Nato a Bisceglie nel 1955, Marcello Veneziani è una delle firme più autorevoli nel panorama culturale italiano. Inesauribile la sua creatività letteraria: scrive articoli a tamburo battente, miriadi di articoli che scaturiscono da un sistema di pensiero “forte” e che si diramano a delta attraverso il medium di giornali e periodici a tiratura nazionale. Agli articoli, di stile brillante ma sapienti nei contenuti, si aggiungono ben quarantacinque saggi e cinque libri di romanzi e racconti, pubblicati con le maggiori case editrici italiane. Non credo che esista uno scrittore più prolifico di lui; prolifico e originale, perché controcorrente e anticonformista, ma sempre coerente e sempre onesto con se stesso e con il lettore.
La filosofia di Marcello Veneziani ha dei contrafforti precisi che sono rocce, argini, dighe contro il marasma senile della nostra società liquida, a voler citare Bauman, e banale, o, come scrive lui, contro “l’infinito presente globale” e il pensiero debole che caratterizza, purtroppo, il nostro tempo. Il primo contrafforte è la Tradizione con nostalgia annessa e connessa.

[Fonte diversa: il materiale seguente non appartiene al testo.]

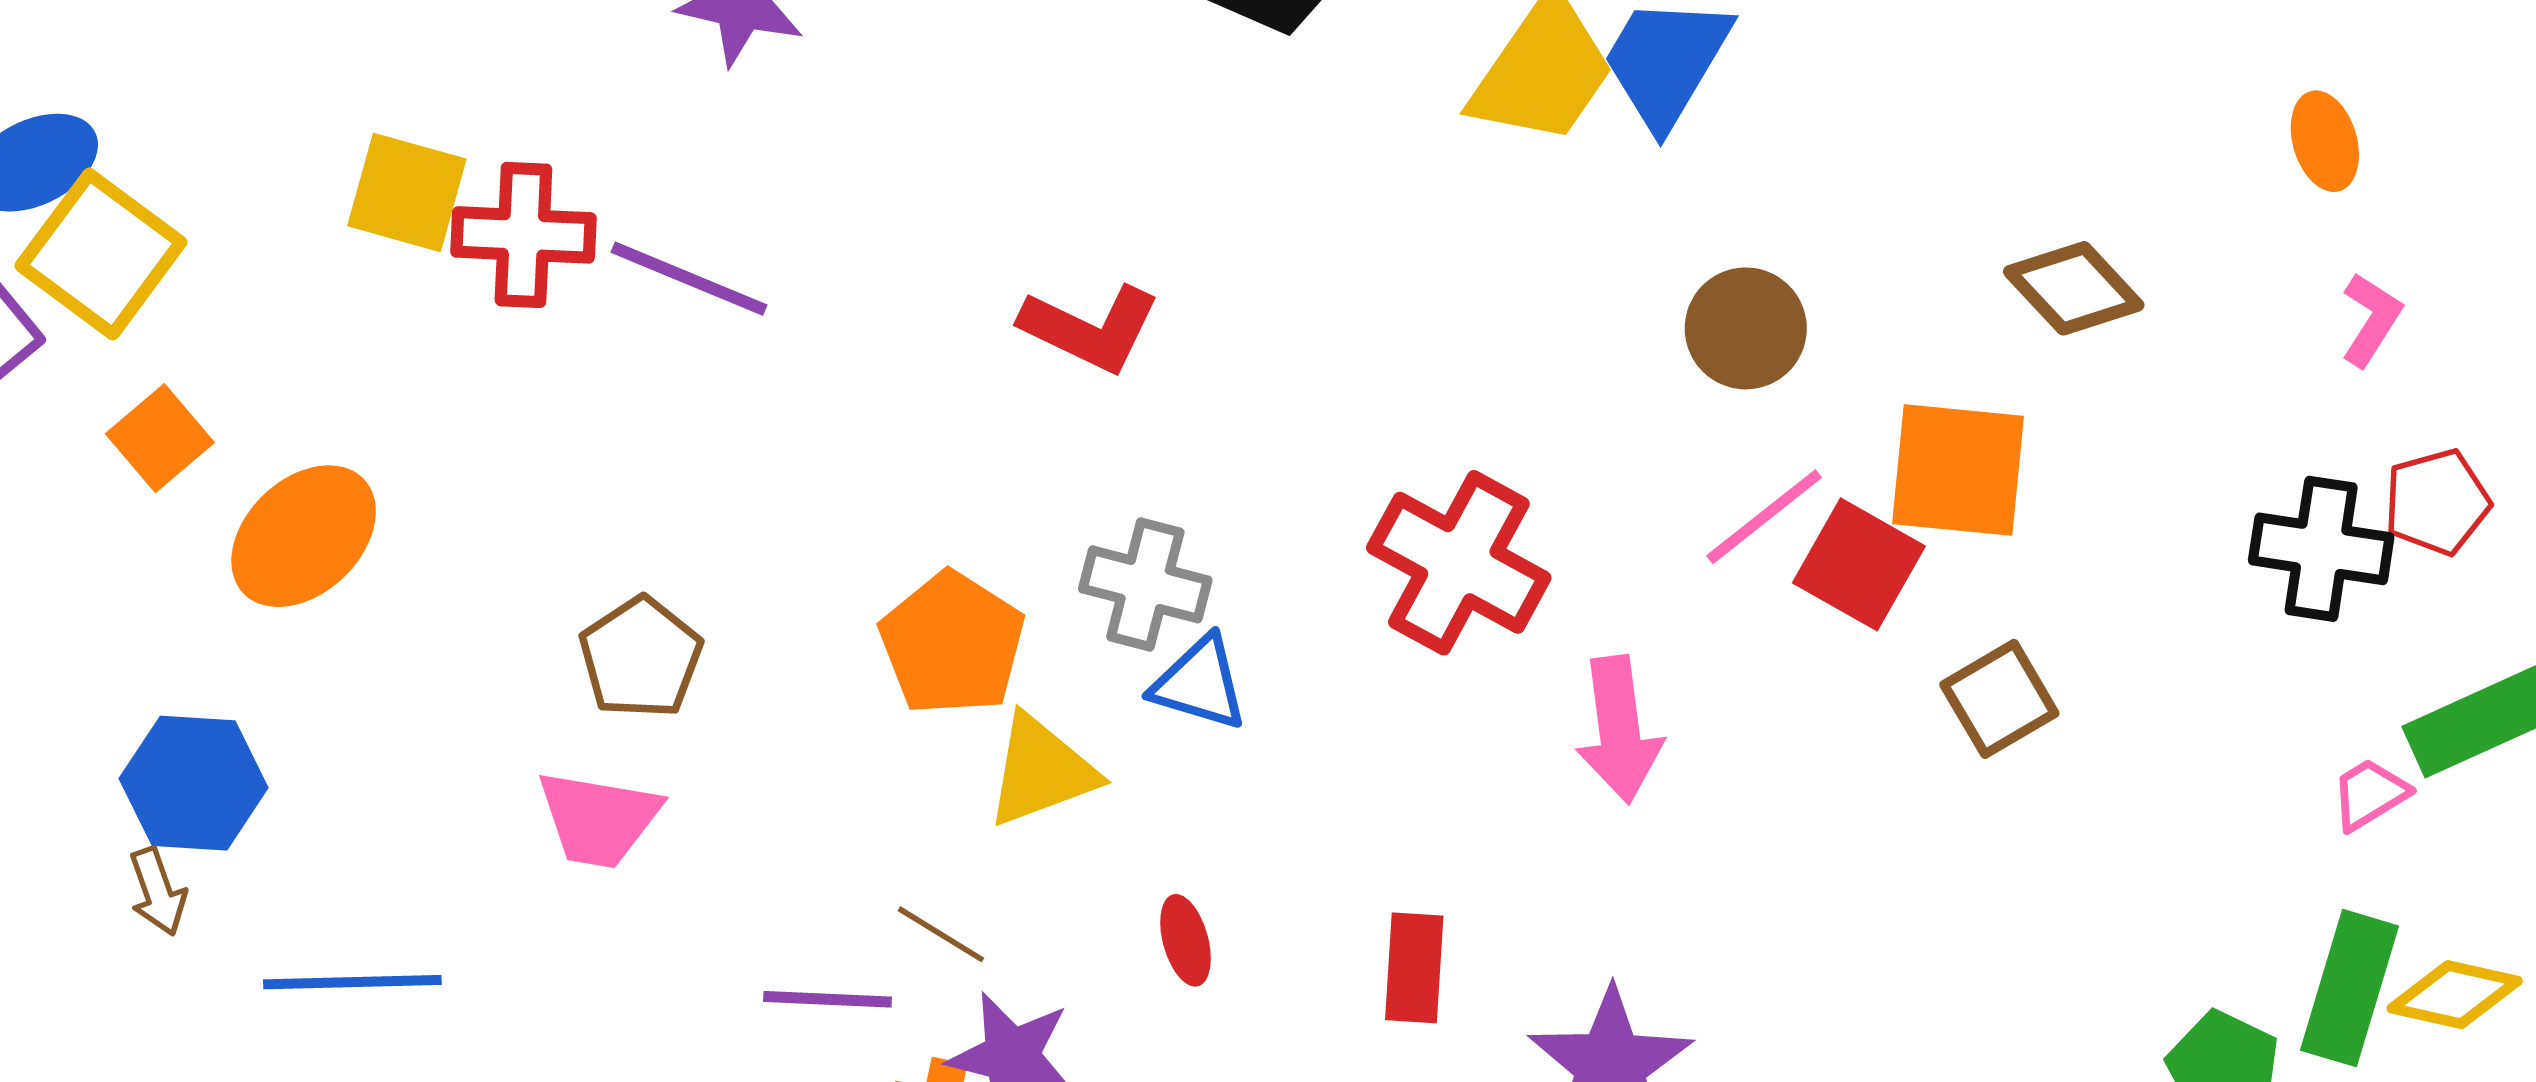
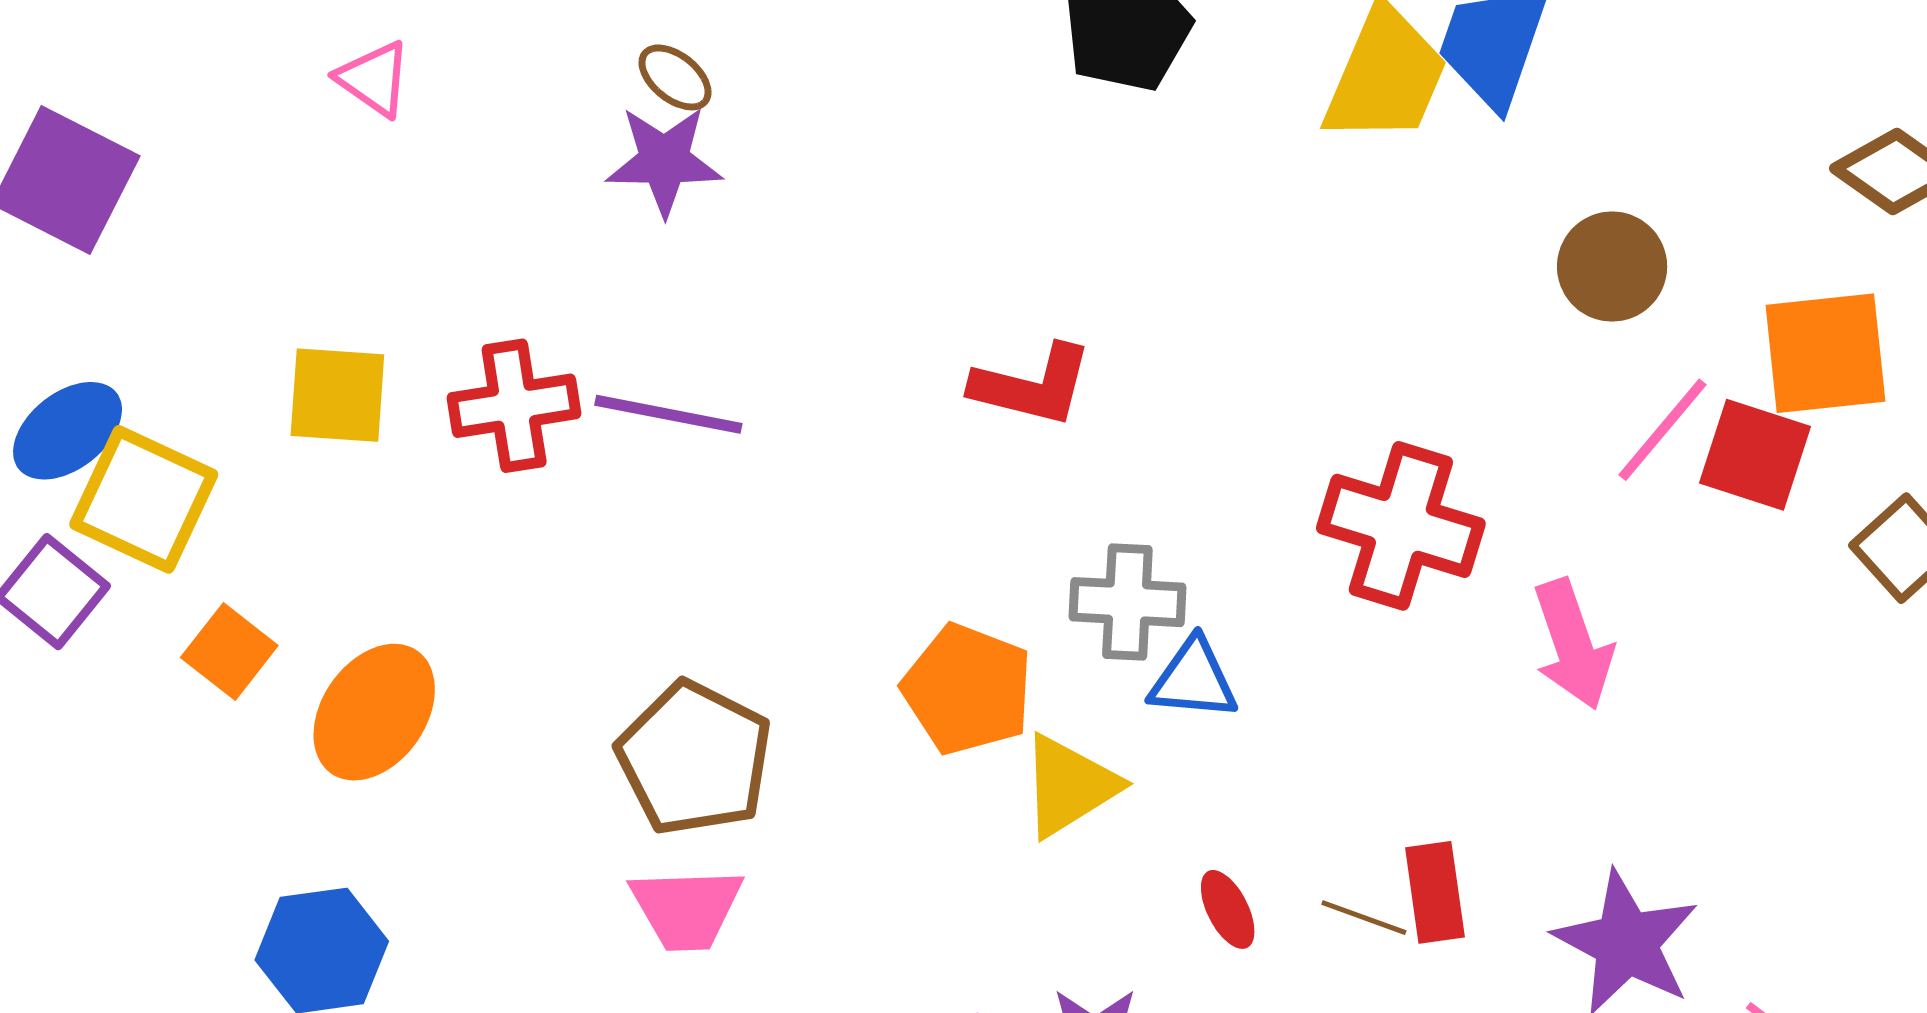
yellow square: (407, 192) -> (337, 395), moved
brown pentagon: (641, 658) -> (694, 758), size x1.4
brown line: (941, 934) -> (1364, 918), moved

La Tradizione e la Nostalgia
Che cos’è la Tradizione? Un pensiero, un Principio – ha scritto Veneziani il 12 giugno scorso su “La Verità”- ma anche una costellazione di riferimenti e figure, di riti e di miti, di liturgie, di ricordi e di consuetudini. Perché la Tradizione è un principio ma s’incarna nella storia, nella vita, nella realtà del mondo; grandeggia nelle civiltà ma si fa piccola nel piccolo, domestica e familiare, entra in casa e nella vita di ogni giorno”. Tradizione è civiltà classica e cristiana. I miti: il mito dell’infanzia, della civiltà contadina, del sacro, contro la potenza della materia e della macchina. Il mito come liturgia dell’eterno e come archetipo dell’inconscio collettivo. Parlare di tradizione significa vivere nella condizione della nostalgia, “nostos alghìa”, dolore ( ma anche dolcezza) del ritorno: ritorno ai padri (Di padre in figlio. Elogio della tradizione, Laterza, 2001), ritorno ai valori, ritorno all’infanzia personale e all’infanzia dell’umanità, all’età dei miti e delle favole antiche. Ritorno al passato “tout court” e alla sua forza. Vivere vuol dire ritornare alle fonti in una perfetta, eterna circolarità. Vivere è inquietudine e nostalgia e ogni uomo è Ulisse. Con questa sensibilità Veneziani ha scritto Itaca o del Ritorno (Il Cerchio, 1994), Alla luce del mito (Marsilio, 2017), una rielaborazione critica del mito, Nostalgia degli dèi (Marsilio, 2019), e ha riletto l’opera di Cesare Pavese di cui ha curato, qualche anno fa, un’antologia edita da Bompiani.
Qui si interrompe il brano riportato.